23.3.10

El suspiro

Me convertí en taxista con mucho más placer que necesidades. Nunca me había sentido yo mismo estando bajo la prisión que ofrece el horario de oficina; la oportunidad de ir a donde quisiera y trabajar a la vez me parecía genial. La calle era el único santo de mi devoción –acá es donde las cosas de verdad suceden- Me decía a mi mismo, cuando veía el carnaval espontáneo que formaba el tráfico y las incesantes hordas de peatones.
Parte de esta vocación se la debo a mi padre, chofer de profesión, quien en sus tiempos libres y justificando unas oscuras ansias de calle conducía un enorme Opala negro con el techo blanco. eE suspiro le decían a mi viejo, puesto que jamás conducía con más de diez litros de combustible en el estanque, asunto contradictorio ante a la fama de generosidad y desprendimiento que él tenía, entre todo aquel que tuviese el privilegio de conocerlo tal como se supone que él era: Un hombre correcto, humilde y trabajólico más allá de lo entendible.
Nunca logré escucharlo decir en la bomba: -Lleno, por favor- pero por algún motivo, el día 4 de marzo de 1989, a eso de las 11 de la noche llenó el estanque en la ya desaparecida APEX que solía estar junto al sanjón de la aguada en la comuna de San Joaquín. Eso al menos era lo que recordaba el jóven bombero que tuvo turno aquella noche: le llamó la atención que mi padre llevará colgado del retrovisor al menos 15 pinos aromáticos (todos sabor vainilla) y el grueso fajo de dólares con los que pretendía pagar.

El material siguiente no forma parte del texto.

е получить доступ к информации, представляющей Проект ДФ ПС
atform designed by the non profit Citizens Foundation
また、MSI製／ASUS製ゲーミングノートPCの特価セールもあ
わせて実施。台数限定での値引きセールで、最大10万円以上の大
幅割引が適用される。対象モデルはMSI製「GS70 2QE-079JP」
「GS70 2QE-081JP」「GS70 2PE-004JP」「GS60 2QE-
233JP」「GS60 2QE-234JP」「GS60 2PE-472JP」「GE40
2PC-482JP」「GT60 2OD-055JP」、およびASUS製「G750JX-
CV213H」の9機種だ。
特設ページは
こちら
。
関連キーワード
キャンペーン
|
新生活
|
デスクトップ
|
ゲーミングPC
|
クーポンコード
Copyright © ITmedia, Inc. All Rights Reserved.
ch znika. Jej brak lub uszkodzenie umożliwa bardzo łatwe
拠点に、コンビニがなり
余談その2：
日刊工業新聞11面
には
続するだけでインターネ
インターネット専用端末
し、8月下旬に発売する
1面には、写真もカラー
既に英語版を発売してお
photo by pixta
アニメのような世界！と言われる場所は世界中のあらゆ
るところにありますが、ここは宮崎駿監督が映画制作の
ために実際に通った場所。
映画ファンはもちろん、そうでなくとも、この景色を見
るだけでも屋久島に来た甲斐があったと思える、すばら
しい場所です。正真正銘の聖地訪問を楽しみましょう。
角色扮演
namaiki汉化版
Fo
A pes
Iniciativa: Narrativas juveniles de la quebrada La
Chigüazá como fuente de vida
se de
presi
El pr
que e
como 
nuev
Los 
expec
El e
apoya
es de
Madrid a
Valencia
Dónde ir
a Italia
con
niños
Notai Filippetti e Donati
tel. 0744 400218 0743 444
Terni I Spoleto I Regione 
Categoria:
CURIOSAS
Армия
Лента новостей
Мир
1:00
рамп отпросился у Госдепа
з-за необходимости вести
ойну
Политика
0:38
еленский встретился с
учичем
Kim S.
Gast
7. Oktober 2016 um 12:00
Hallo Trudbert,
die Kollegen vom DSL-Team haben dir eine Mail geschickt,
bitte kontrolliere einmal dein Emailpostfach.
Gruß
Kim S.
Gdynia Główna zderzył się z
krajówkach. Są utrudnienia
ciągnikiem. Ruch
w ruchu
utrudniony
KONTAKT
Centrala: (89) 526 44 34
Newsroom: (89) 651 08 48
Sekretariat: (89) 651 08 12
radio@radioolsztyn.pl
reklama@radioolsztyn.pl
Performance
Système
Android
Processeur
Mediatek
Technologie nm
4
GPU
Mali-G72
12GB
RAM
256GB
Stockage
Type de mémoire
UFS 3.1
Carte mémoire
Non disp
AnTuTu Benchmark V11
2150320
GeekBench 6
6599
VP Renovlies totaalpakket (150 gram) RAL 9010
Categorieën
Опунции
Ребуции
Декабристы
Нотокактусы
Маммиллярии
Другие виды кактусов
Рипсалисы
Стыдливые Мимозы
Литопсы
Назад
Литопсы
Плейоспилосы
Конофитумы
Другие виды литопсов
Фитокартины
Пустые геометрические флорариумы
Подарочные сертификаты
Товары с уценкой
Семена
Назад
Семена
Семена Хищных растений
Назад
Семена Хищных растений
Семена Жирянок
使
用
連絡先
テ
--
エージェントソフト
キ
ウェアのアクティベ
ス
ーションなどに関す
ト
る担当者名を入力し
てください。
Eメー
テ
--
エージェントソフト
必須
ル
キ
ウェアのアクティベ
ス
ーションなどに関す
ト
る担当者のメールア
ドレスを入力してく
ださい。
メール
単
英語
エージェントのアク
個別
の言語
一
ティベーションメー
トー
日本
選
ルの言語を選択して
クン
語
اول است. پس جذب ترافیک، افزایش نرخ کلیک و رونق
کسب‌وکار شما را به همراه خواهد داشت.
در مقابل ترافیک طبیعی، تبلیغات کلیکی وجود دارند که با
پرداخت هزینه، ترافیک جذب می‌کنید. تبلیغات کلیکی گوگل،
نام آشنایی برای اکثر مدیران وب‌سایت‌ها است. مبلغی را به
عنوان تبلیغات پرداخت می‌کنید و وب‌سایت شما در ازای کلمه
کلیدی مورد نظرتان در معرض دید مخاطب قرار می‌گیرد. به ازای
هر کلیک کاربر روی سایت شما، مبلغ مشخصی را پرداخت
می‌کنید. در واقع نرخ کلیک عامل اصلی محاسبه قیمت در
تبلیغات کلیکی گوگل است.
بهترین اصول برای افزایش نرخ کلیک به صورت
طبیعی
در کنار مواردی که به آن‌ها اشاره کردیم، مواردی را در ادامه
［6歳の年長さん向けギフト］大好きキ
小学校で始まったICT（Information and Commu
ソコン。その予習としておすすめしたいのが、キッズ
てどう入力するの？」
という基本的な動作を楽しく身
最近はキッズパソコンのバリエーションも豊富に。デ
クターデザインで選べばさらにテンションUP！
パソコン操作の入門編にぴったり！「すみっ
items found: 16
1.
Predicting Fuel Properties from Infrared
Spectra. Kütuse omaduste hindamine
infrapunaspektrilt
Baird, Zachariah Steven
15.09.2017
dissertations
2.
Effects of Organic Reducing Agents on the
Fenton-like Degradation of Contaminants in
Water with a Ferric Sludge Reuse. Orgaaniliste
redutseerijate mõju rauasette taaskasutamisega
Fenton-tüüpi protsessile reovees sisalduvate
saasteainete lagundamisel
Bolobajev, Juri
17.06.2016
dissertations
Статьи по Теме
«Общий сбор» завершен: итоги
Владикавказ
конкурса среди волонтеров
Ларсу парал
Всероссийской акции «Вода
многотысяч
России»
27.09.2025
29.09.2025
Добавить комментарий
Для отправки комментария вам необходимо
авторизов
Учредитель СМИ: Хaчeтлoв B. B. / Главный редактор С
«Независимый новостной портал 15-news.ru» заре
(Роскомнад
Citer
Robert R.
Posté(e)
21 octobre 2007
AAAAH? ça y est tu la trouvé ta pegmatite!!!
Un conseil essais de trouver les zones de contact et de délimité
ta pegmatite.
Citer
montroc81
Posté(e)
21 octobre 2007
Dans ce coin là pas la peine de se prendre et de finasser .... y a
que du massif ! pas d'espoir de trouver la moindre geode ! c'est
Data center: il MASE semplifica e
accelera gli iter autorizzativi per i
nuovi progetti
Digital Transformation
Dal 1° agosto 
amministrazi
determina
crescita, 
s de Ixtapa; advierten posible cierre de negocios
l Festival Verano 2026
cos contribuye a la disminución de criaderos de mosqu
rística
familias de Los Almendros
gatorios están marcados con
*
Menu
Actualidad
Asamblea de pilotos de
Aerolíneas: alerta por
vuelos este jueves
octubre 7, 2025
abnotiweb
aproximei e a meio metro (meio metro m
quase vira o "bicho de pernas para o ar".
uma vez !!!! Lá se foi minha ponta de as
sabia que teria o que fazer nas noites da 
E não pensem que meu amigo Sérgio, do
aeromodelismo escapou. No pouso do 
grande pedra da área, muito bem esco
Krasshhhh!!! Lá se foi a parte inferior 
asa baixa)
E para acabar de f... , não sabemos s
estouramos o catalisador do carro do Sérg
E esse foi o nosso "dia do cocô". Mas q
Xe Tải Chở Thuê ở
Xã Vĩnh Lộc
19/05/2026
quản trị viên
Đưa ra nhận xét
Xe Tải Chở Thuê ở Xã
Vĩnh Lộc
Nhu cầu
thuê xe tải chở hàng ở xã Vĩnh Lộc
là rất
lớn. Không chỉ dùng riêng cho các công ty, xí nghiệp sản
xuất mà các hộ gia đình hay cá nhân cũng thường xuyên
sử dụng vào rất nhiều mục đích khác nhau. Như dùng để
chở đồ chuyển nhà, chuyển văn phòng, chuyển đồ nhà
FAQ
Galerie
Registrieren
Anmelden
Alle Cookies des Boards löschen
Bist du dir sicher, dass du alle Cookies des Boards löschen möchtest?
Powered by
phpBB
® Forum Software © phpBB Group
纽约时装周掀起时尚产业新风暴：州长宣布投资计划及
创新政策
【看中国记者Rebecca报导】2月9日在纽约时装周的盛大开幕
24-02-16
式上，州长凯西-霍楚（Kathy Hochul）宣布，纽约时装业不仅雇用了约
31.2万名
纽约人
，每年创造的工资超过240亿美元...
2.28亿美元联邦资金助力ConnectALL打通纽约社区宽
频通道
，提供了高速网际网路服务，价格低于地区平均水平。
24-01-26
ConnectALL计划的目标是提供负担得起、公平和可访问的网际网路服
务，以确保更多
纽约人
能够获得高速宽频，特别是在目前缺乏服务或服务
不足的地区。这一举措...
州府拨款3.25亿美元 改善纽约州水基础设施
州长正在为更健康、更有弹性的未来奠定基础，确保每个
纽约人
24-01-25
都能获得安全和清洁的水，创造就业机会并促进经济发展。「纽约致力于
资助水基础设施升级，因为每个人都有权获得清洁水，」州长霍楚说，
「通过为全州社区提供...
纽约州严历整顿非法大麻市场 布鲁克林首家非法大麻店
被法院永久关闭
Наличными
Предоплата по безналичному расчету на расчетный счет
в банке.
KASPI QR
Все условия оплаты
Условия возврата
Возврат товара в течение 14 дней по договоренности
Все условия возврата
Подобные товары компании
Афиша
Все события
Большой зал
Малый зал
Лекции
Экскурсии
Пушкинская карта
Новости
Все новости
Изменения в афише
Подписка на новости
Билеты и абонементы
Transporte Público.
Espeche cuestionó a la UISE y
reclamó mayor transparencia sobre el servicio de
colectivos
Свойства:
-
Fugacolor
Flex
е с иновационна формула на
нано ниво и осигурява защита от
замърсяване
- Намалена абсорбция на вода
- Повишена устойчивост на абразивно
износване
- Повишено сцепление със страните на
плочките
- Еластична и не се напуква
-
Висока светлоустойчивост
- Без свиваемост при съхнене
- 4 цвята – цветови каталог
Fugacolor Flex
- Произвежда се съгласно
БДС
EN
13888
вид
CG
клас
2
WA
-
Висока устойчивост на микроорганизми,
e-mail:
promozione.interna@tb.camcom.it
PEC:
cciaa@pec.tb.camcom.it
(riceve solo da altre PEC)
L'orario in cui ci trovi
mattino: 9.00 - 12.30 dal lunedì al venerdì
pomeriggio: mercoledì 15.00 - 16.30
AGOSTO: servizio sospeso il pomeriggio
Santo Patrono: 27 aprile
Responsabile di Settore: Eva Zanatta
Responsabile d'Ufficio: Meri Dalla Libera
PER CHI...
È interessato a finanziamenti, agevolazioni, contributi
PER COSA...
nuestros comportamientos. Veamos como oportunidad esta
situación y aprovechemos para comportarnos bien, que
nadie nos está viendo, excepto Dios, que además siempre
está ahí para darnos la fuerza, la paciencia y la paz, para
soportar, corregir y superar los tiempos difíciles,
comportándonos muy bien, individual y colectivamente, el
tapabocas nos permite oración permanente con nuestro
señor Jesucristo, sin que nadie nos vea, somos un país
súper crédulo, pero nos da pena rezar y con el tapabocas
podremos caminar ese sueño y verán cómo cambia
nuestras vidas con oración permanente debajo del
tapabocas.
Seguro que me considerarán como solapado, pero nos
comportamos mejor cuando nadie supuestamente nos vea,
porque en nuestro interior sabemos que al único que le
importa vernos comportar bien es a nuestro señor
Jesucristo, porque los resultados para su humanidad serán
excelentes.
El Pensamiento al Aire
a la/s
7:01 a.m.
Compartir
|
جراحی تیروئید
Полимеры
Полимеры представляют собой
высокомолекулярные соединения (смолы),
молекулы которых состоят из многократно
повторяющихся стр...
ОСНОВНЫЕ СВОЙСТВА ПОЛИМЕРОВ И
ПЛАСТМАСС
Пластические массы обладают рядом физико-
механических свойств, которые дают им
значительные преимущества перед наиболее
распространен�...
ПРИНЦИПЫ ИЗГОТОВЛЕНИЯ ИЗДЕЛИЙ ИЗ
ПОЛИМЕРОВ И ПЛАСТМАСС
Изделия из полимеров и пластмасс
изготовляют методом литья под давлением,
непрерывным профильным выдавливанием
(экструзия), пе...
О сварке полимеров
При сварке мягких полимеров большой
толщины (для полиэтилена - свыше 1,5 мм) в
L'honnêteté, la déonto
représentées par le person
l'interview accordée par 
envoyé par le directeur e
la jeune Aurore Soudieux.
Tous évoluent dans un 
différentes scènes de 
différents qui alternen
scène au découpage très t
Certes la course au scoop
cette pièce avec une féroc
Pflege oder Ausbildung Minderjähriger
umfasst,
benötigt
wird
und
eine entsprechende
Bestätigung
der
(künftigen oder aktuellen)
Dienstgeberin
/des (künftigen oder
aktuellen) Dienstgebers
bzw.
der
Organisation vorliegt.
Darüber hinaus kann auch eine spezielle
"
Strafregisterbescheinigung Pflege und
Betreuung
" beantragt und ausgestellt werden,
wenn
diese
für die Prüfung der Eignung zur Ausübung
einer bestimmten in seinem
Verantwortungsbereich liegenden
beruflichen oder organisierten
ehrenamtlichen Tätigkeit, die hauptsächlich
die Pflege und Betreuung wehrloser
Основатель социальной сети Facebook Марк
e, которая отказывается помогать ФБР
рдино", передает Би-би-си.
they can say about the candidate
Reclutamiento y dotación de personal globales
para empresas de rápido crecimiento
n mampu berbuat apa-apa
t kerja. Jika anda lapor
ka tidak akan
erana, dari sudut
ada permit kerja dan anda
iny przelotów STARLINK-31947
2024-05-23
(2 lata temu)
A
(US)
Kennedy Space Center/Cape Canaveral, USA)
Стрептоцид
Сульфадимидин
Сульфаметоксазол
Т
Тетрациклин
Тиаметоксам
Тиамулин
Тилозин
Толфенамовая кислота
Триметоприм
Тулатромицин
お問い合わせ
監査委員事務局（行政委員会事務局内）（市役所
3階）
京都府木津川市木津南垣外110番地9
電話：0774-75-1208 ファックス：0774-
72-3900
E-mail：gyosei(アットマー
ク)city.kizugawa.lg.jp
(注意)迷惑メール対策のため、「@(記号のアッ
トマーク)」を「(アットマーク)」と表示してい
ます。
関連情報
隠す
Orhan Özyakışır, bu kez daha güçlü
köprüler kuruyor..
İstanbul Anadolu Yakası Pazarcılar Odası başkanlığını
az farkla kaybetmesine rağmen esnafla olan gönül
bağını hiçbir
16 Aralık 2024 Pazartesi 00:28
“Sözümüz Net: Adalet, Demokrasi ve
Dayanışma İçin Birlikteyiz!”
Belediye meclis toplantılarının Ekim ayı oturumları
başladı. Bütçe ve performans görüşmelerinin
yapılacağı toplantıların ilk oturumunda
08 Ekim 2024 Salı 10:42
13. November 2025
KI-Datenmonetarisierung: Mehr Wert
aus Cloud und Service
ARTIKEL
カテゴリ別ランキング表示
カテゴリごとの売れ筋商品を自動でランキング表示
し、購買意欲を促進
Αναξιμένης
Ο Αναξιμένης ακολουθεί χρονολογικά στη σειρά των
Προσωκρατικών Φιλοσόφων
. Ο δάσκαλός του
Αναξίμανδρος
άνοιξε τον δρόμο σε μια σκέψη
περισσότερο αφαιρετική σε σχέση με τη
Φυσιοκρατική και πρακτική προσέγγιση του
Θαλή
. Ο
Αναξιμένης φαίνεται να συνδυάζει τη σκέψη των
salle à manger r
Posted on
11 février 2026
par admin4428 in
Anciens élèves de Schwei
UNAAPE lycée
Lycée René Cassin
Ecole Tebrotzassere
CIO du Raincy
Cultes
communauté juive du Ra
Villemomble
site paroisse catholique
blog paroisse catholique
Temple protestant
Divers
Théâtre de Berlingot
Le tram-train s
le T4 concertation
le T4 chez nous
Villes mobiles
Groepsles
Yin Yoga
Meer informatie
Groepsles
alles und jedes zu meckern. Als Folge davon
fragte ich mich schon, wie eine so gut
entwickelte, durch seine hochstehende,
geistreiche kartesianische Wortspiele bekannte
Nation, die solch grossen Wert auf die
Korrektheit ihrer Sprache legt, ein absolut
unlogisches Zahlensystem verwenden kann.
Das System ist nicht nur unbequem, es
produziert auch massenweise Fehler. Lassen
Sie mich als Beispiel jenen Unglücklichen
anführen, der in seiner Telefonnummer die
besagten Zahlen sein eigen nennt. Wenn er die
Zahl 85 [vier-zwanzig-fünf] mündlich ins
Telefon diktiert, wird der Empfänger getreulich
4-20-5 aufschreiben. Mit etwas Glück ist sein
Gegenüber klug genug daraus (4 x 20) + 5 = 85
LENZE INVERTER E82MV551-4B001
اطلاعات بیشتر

Igualmente extraño, yo siempe supuse que mi padre apenas sabía donde se encontraban los Estados Unidos de América.
Después de buscar en las postas, morgues y cuanto sucucho de gente poco muerta se me vino a la cabeza fue una muy buena idea ir a preguntar por él en las estaciones que frecuentaba.
Ya habían pasado cuatro meses. Desde aquel día nadie había vuelto a verlo, menos al aromático automóvil en toda la capital. No fue sino hasta 1991 cuando tuve noticia de lo que habia sucedido aunque no del todo.
Lo encontraron en un sitio baldío cerca de la frontera con Perú sentado en la misma posición que solía adoptar cuando quería gritar algún improperio a otro conductor, pero ya no andaba el motor, ni su corazón. Solo quedaban los indicios de un enorme incendio que lo había consumido todo. Una inmensa hoguera, que si bien le quito los colores y la carne sobre los huesos, no había conseguido hacerle descender del vehiculo. Ayer, 7 de enero de 2003 vincularon a mi difunto padre con una extinta banda de narcotraficantes responsables de una serie de asesinatos ocurridos el verano del 1989.
Hoy me percaté de que manejo todos los días con una toalla de mano sobre las piernas, tal como lo hacía él cuando estaba vivo. Las manos de mi viejo sudaban todo el día, pienso que eran los nervios o la culpa, él... en tanto, sin un sesgo de inseguridad en su tono decía que el volante de palo rosa que usaba no le gustaba a sus manos, pero era el deleite de todo aquel hombre que amara los autos. Yo uso la misma toalla para envolver el revolver que me protege mientras vago por la calle, tomando pasajeros. No me gusta ver la muerte sobre mis piernas, pero asimismo... prefiero eso a sentirla reflejada en el retrovisor.
Ha sido difícil conocer a mi padre nuevamente, supondran como yo, que él nunca fue un taxista cabalmente. Pero mientras tanto yo sigo rodando a suspiros de combustible inspirado en la digna postal de un padre laborioso. Aunque eso a veces signifique sufrir la famosa panna del güeon por las mañanas… cuando recién comienzo a trabajar.